This page provides code and data to help reproduce some of the results presented in the publications related to the projet.
Unless otherwise stated, all data is made available under the Open Licence / License Ouverte 2.0.
BP-RNN diversity decoder for short LDPC codes
The parity-check matrices as well as the absorbing sets for the codes presented in the IEEE TCOM 2022 journal paper “Decoding Short LDPC Codes via BP-RNN Diversity and Reliability-Based Post-Processing”, by J. Rosseel, V. Mannoni, I. Fijalkow and V. Savin can be downloaded here (7zip archive).
Optimized datasets for syndrome-based neural decoders training
Here are some of the datasets used to produce the results presented in the ICMLCN 2025 paper “Doing More With Less: Towards More Data-Efficient Syndrome-Based Neural Decoders“. Owing to storage limitations, we can only provide selected datasets for the (31,21,5) and (63,45,7) BCH codes. Please contact us in case you need other training data for your own experiments.
Dataset files
Datasets for the (31,21,5) BCH code (all generated at Eb/N0=3dB):
- 16M MLD error patterns collected from standard Monte-Carlo simulation (sampling method 2)
- 4M MLD error patterns obtained by importance sampling simulation (sampling method 3)
- 4M MLD error patterns collected from standard Monte-Carlo simulation with the additional constraint that non-zero syndrome values have uniform distribution in the dataset (sampling method 4)
These 3 datasets have been used to obtain the results shown in Fig. 5 of the paper. Only the first 4M samples of the first dataset were used to produce the “ML EP (method 1)” curve in this figure.
Datasets for the (63,45,7) BCH code (all generated at Eb/N0=2dB):
- 64M MLD error patterns collected from standard Monte-Carlo simulation (sampling method 1)
- 32M MLD error patterns obtained by importance sampling simulation (sampling method 3)
- 32M MLD error patterns collected from standard Monte-Carlo simulation with the additional constraint that non-zero syndrome values have uniform distribution in the dataset (sampling method 4)
These 3 datasets have been used to produce some of the best performance reported in Fig. 8 of the paper. Note that we provide only 64M training examples instead of 100M for the first dataset due to storage limitation, but the performance is nearly equivalent.
Dataset format
Each dataset is provided as a MATLAB MAT-file, with the following content:
Variable name | Shape | type | description |
---|---|---|---|
N | 1 | double | Code length |
K | 1 | double | Code dimension |
G | (K, N) | double | Generator matrix |
H | (N-K, N) | double | Parity-check matrix |
ebN0dB | 1 | double | Signal-to-noise ratio per information bit (dB) |
y | (L, N) | double | Noisy observations of the all-zero codeword |
e | (L, N) | double | Corresponding Maximum-Likelihood Decoder (MLD) decisions on the error pattern that occured |
The noisy observations y
have been generated by simulating BPSK transmission of the all-zero codeword (all-one BSPK symbol vector) over an AWGN channel with normalized signal-to-noise ratio per information bit ebN0dB
.
The decoder decisions e
on the most-likely error patterns have been obtained by passing the received words y
through an Ordered-Statistics Decoder. Note that e
is a binary error pattern.
A training example is a pair [y(i,:), e(i,:)]
. The dataset provides L
such examples Please refer to the paper for more details about the various sampling methods used to generate the training data.

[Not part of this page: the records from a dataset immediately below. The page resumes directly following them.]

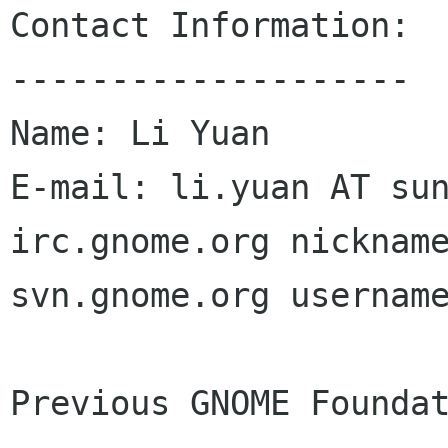
Contact Information:

--------------------

Name: Li Yuan

E-mail: li.yuan AT sun
irc.gnome.org nickname
svn.gnome.org username
Previous GNOME Foundat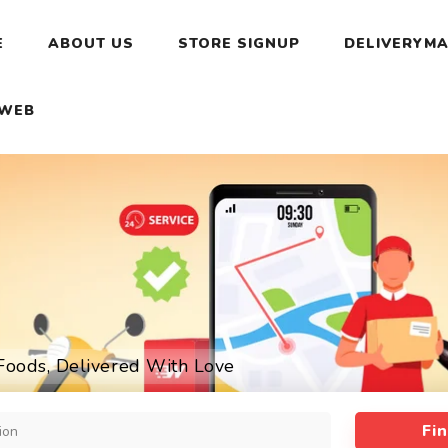
E
ABOUT US
STORE SIGNUP
DELIVERYMA
 WEB
Foods, Delivered With Love
Fi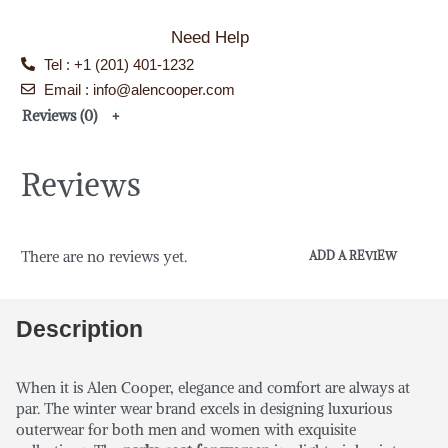
Need Help
Tel : +1 (201) 401-1232
Email : info@alencooper.com
Reviews (0)
Reviews
There are no reviews yet.
ADD A REVIEW
Description
When it is Alen Cooper, elegance and comfort are always at
par. The winter wear brand excels in designing luxurious
outerwear for both men and women with exquisite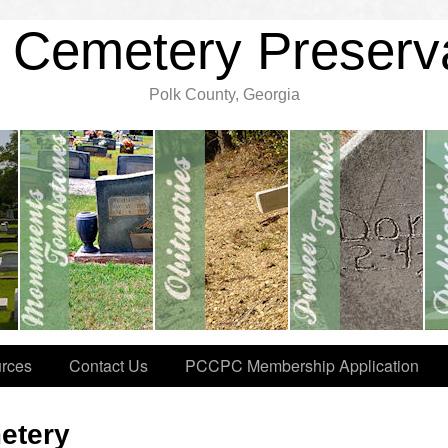
 Cemetery Preserv
Polk County, Georgia
rces
Contact Us
PCCPC Membership Application
etery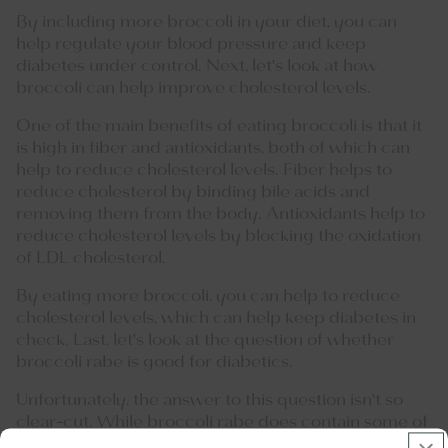
By including more broccoli in your diet, you can
help regulate your blood pressure and keep
diabetes under control. Next, let's look at how
broccoli can help improve cholesterol levels.
One of the main benefits of eating broccoli is that it
is high in fiber and antioxidants, both of which can
help to reduce cholesterol levels. Fiber helps to
reduce cholesterol by binding bile acids and
removing them from the body. Antioxidants help to
reduce cholesterol levels by blocking the oxidation
of LDL cholesterol.
By eating more broccoli, you can help to reduce
cholesterol levels, which can help keep diabetes in
check. Last, let's look at the question of whether
broccoli rabe is good for diabetics.
Unfortunately, the answer to this question isn't so
clear-cut. While broccoli rabe does contain some of
the same beneficial compounds as regular broccoli,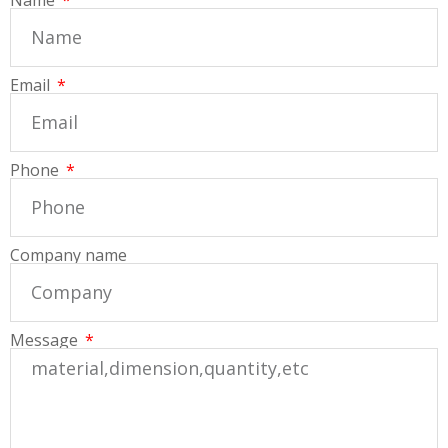
Email
Phone
Company name
Message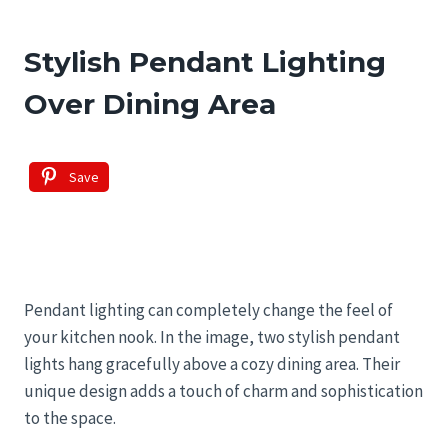
Stylish Pendant Lighting
Over Dining Area
Save
Pendant lighting can completely change the feel of
your kitchen nook. In the image, two stylish pendant
lights hang gracefully above a cozy dining area. Their
unique design adds a touch of charm and sophistication
to the space.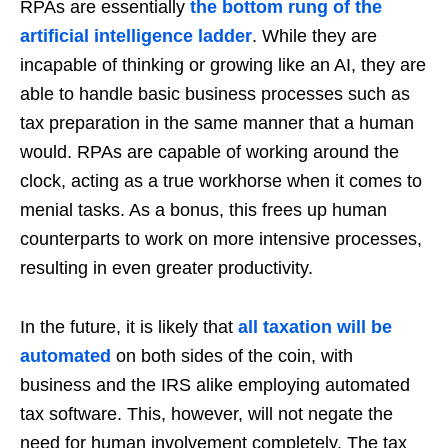
RPAs are essentially
the bottom rung of the
artificial intelligence ladder
. While they are
incapable of thinking or growing like an AI, they are
able to handle basic business processes such as
tax preparation in the same manner that a human
would. RPAs are capable of working around the
clock, acting as a true workhorse when it comes to
menial tasks. As a bonus, this frees up human
counterparts to work on more intensive processes,
resulting in even greater productivity.
In the future, it is likely that
all taxation will be
automated
on both sides of the coin, with
business and the IRS alike employing automated
tax software. This, however, will not negate the
need for human involvement completely. The tax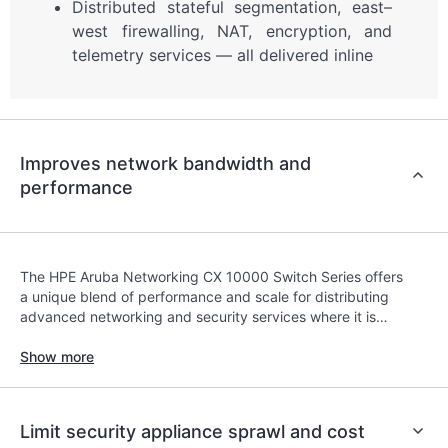
Distributed stateful segmentation, east–
west firewalling, NAT, encryption, and
telemetry services — all delivered inline
Improves network bandwidth and
performance
The HPE Aruba Networking CX 10000 Switch Series offers
a unique blend of performance and scale for distributing
advanced networking and security services where it is
impractical and costly to force traffic back and forth
across the network to a centralized policy enforcement
Show more
point.
Limit security appliance sprawl and cost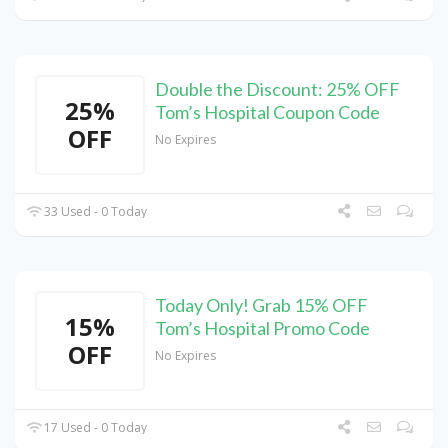
Double the Discount: 25% OFF
25%
Tom’s Hospital Coupon Code
OFF
No Expires
33 Used - 0 Today
Today Only! Grab 15% OFF
15%
Tom’s Hospital Promo Code
OFF
No Expires
17 Used - 0 Today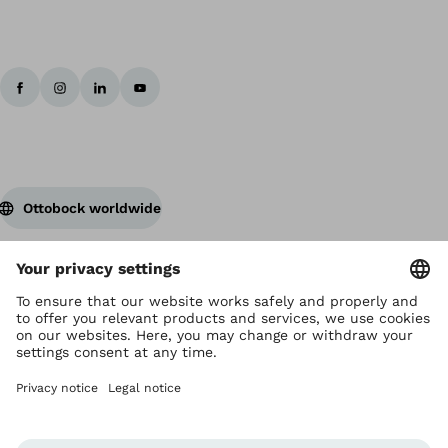
Ottobock worldwide
Copyright by Ottobock
Privacy settings
Terms and Conditions
Privacy Notice
Compliance Reporting System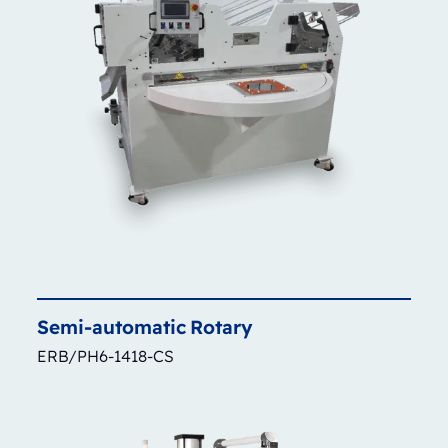
Semi-automatic
Rotary
ERB/PH6-1418-CS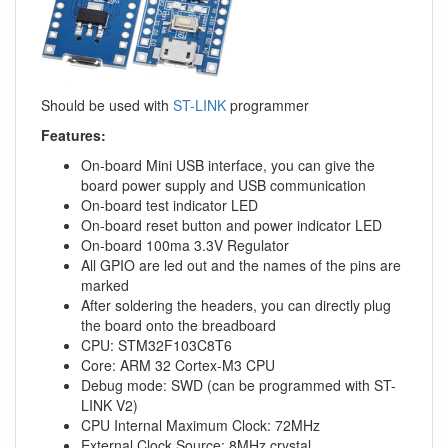
Should be used with
ST-LINK
programmer
Features:
On-board Mini USB interface, you can give the
board power supply and USB communication
On-board test indicator LED
On-board reset button and power indicator LED
On-board 100ma 3.3V Regulator
All GPIO are led out and the names of the pins are
marked
After soldering the headers, you can directly plug
the board onto the breadboard
CPU: STM32F103C8T6
Core: ARM 32 Cortex-M3 CPU
Debug mode: SWD (can be programmed with ST-
LINK V2)
CPU Internal Maximum Clock: 72MHz
External Clock Source: 8MHz crystal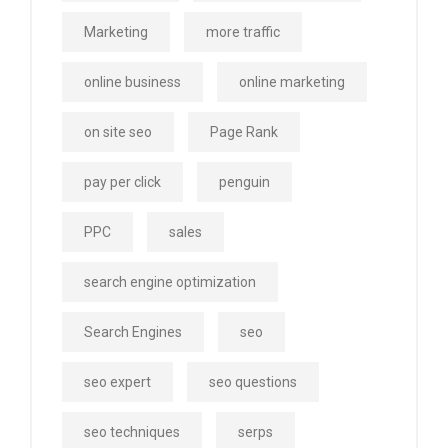
Marketing
more traffic
online business
online marketing
on site seo
Page Rank
pay per click
penguin
PPC
sales
search engine optimization
Search Engines
seo
seo expert
seo questions
seo techniques
serps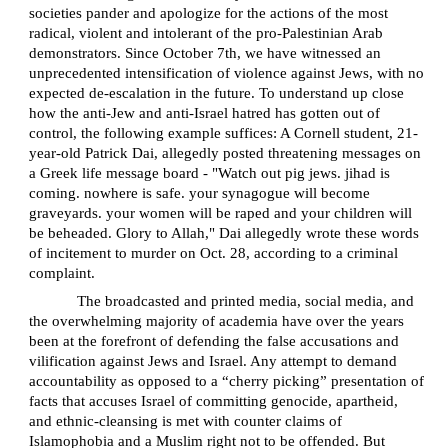
societies pander and apologize for the actions of the most
radical, violent and intolerant of the pro-Palestinian Arab
demonstrators. Since October 7th, we have witnessed an
unprecedented intensification of violence against Jews, with no
expected de-escalation in the future. To understand up close
how the anti-Jew and anti-Israel hatred has gotten out of
control, the following example suffices: A Cornell student, 21-
year-old Patrick Dai, allegedly posted threatening messages on
a Greek life message board - "Watch out pig jews. jihad is
coming. nowhere is safe. your synagogue will become
graveyards. your women will be raped and your children will
be beheaded. Glory to Allah," Dai allegedly wrote these words
of incitement to murder on Oct. 28, according to a criminal
complaint.
The broadcasted and printed media, social media, and
the overwhelming majority of academia have over the years
been at the forefront of defending the false accusations and
vilification against Jews and Israel. Any attempt to demand
accountability as opposed to a “cherry picking” presentation of
facts that accuses Israel of committing genocide, apartheid,
and ethnic-cleansing is met with counter claims of
Islamophobia and a Muslim right not to be offended. But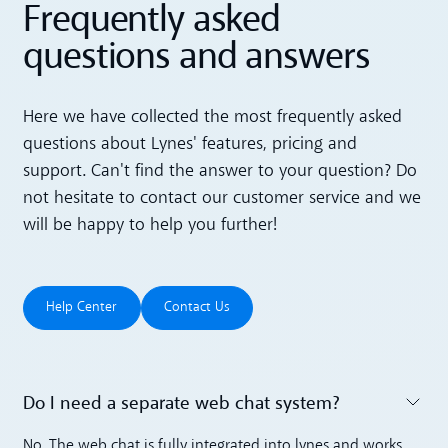
Frequently asked
questions and answers
Here we have collected the most frequently asked
questions about Lynes' features, pricing and
support. Can't find the answer to your question? Do
not hesitate to contact our customer service and we
will be happy to help you further!
Help Center
Contact Us
Help Center
Contact Us
Do I need a separate web chat system? ‍
Toggle accordion
No. The web chat is fully integrated into lynes and works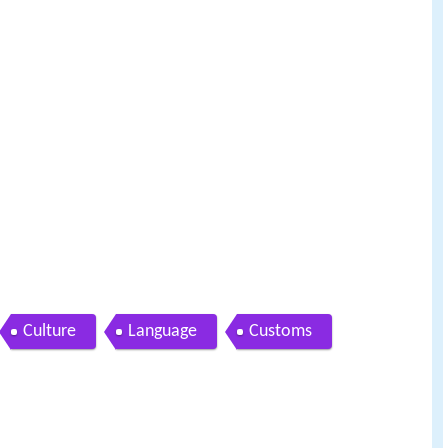
Culture
Language
Customs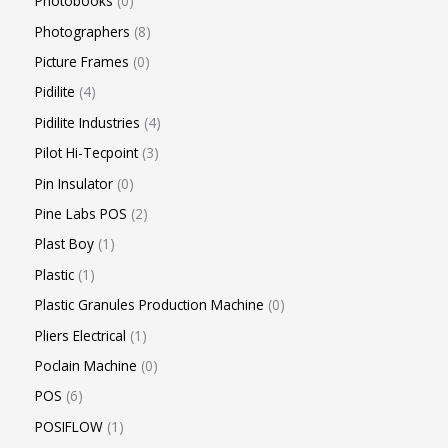
Photobooks
0
Photographers
8
Picture Frames
0
Pidilite
4
Pidilite Industries
4
Pilot Hi-Tecpoint
3
Pin Insulator
0
Pine Labs POS
2
Plast Boy
1
Plastic
1
Plastic Granules Production Machine
0
Pliers Electrical
1
Poclain Machine
0
POS
6
POSIFLOW
1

Here is a function to load one of the datasets into Pytorch. It takes as input the dataset filename mat_file
and returns the training examples as a tuple of two torch.float32
tensors (y, e)
:
import torch, h5py, scipy.io, numpy as np
from torch import Tensor
def load_matlab_data(mat_file: str) -> tuple[Tensor, Tensor]:
"""Load received words y and target error patterns e from a MATLAB .mat file."""
try:
# v7 mat files or earlier are supported by scipy.io
matlab_data = scipy.io.loadmat(mat_file, squeeze_me=True)
y = torch.tensor(matlab_data["y"], dtype=torch.float32)
e = torch.tensor(matlab_data["e"], dtype=torch.float32)
except NotImplementedError:
# but not v7.3 (=HDF5) mat files, for which we need h5py
f = h5py.File(mat_file,'r')
y = torch.from_numpy(f["y"][:].astype(np.float32).transpose())
e = torch.from_numpy(f["e"][:].astype(np.float32).transpose())
return y, e
As a final note, we only provide datasets of MLD error patterns, but each of them can be turned into a dataset of true error patterns by simply taking the bit-by-bit hard-decision on the received words y
as new training targets e
.